- _Work instructions_: Produce a word-for-word copy of the data that follows, excluding images.

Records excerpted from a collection
- Opening Delimiter -

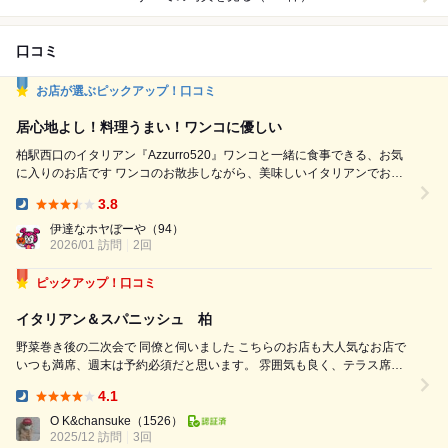
口コミ
お店が選ぶピックアップ！口コミ
居心地よし！料理うまい！ワンコに優しい
柏駅西口のイタリアン『Azzurro520』ワンコと一緒に食事できる、お気
に入りのお店です ワンコのお散歩しながら、美味しいイタリアンでお酒
飲もう！ 妻と２人＋ワンコで来店 たくさん飲んじゃうから、飲み放題頼
3.8
にしました まずは、ビールで乾杯 ・ポテトフライ（お通し） ビ
Dinner:
ールに合う〜（≧∇≦） ・生牡蠣4ピース ここの牡蠣旨いんよ ・
伊達なホヤぼーや
（94）
エビとマシュルー...
2026/01 訪問
2回
ピックアップ！口コミ
イタリアン＆スパニッシュ 柏
野菜巻き後の二次会で 同僚と伺いました こちらのお店も大人気なお店で
いつも満席、週末は予約必須だと思います。 雰囲気も良く、テラス席は
ワンちゃん同伴可能。 エビのアヒージョ アンガス牛 黒トリュフプロシュ
4.1
ートのビスマルク どれもめちゃくちゃ美味しかった。 ...
Dinner:
O K&chansuke
（1526）
2025/12 訪問
3回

- Closing Delimiter -

- _Completed task_:
口コミ
お店が選ぶピックアップ！口コミ
居心地よし！料理うまい！ワンコに優しい
柏駅西口のイタリアン『Azzurro520』ワンコと一緒に食事できる、お気
に入りのお店です ワンコのお散歩しながら、美味しいイタリアンでお酒
飲もう！ 妻と２人＋ワンコで来店 たくさん飲んじゃうから、飲み放題頼
3.8
にしました まずは、ビールで乾杯 ・ポテトフライ（お通し） ビ
Dinner:
ールに合う〜（≧∇≦） ・生牡蠣4ピース ここの牡蠣旨いんよ ・
伊達なホヤぼーや
（94）
エビとマシュルー...
2026/01 訪問
2回
ピックアップ！口コミ
イタリアン＆スパニッシュ 柏
野菜巻き後の二次会で 同僚と伺いました こちらのお店も大人気なお店で
いつも満席、週末は予約必須だと思います。 雰囲気も良く、テラス席は
ワンちゃん同伴可能。 エビのアヒージョ アンガス牛 黒トリュフプロシュ
4.1
ートのビスマルク どれもめちゃくちゃ美味しかった。 ...
Dinner:
O K&chansuke
（1526）
2025/12 訪問
3回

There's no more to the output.